The polite laughs received when the Taoiseach made no promises to fund the new centres were very noticeable.

And so, Budget 2018 wasn’t a crushing defeat for SFI, but it certainly did not get all it wanted, with just one centre – FutureMilk – gaining €4.25m to fund its operation to research precision pasture-based dairying.

The centre will be led by Teagasc, in partnership with the Tyndall National Institute and universities and institutes of technology throughout the country, with the benefit of €12m in industry partnerships.

That leaves three more in the lurch until the Government decides to increase the budget, which so far remains unlikely.

Leo Varadkar

An Taoiseach Leo Varadkar, TD, at the launch of four SFI research centres in September.

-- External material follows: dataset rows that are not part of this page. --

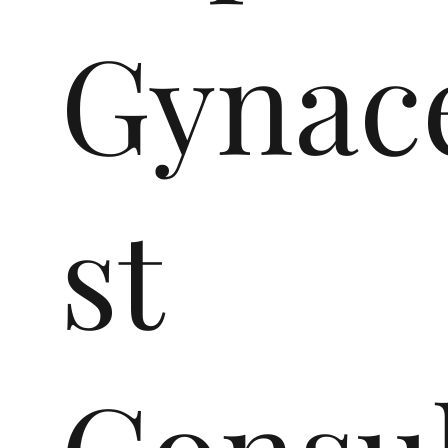
Gynace
st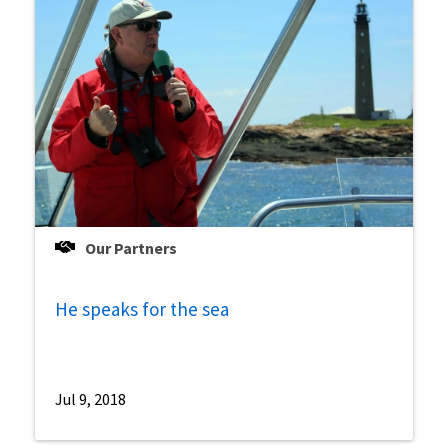
Our Partners
He speaks for the sea
Jul 9, 2018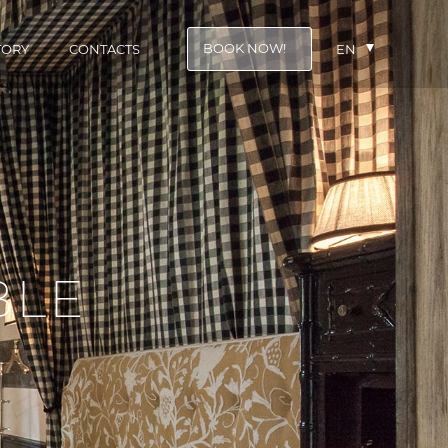
BOOK NOW!
TORY
CONTACTS
EN
BLE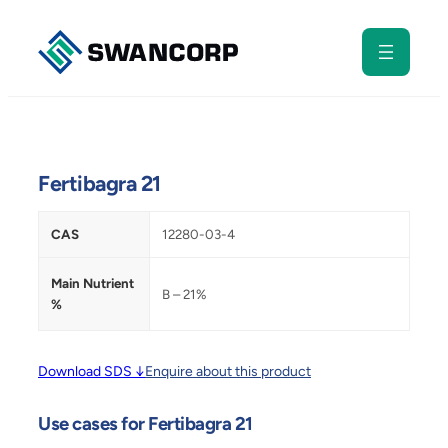
Skip
to
content
Fertibagra 21
CAS
12280-03-4
Main Nutrient
B – 21%
%
Download SDS ↓
Enquire about this product
Use cases for Fertibagra 21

Image: Jason Clarke Photography

‘This will come back to haunt us’

There was some positive news for Ireland’s agri-based scientists who now have a €7.5m fund to further their research as part of a new master’s and PhD programme.

If the space sector is seen as the star child of the Government’s future plans, then the agritech sector is viewed as the evergreen tree, something that will always be there and in our favour.

This was seen last month in the build-up to and aftermath of the National Ploughing Championships with the launch of the €20m Ireland Agtech Fund to finance start-ups in the sector.

Researchers in general, however, are facing the reality that Ireland could miss its Innovation 2020 target, originally set out by the Government to make Ireland a “global innovation leader”.

Under the plan, Ireland aims to have 2.5pc of the country’s gross national product (GNP) spent on research funding yet here we are, two years away from the goal, with only 1.42pc of GNP achieved.

According to Prof Barry O’Sullivan, director of the Insight Centre for Data Analytics, this year’s budget shows that Ireland is “still seriously lagging behind on investment in fundamental science” despite the good news for Irish astronomy.

“This will come back to haunt us,” he said to Siliconrepublic.com.

“The Government is doing very little to make Ireland a viable location for UK-based academics and researchers to move to post-Brexit. We need to be nimble in this environment. I can’t help but wonder if we’re feeling the effects of a cabinet without a Minister for Science?”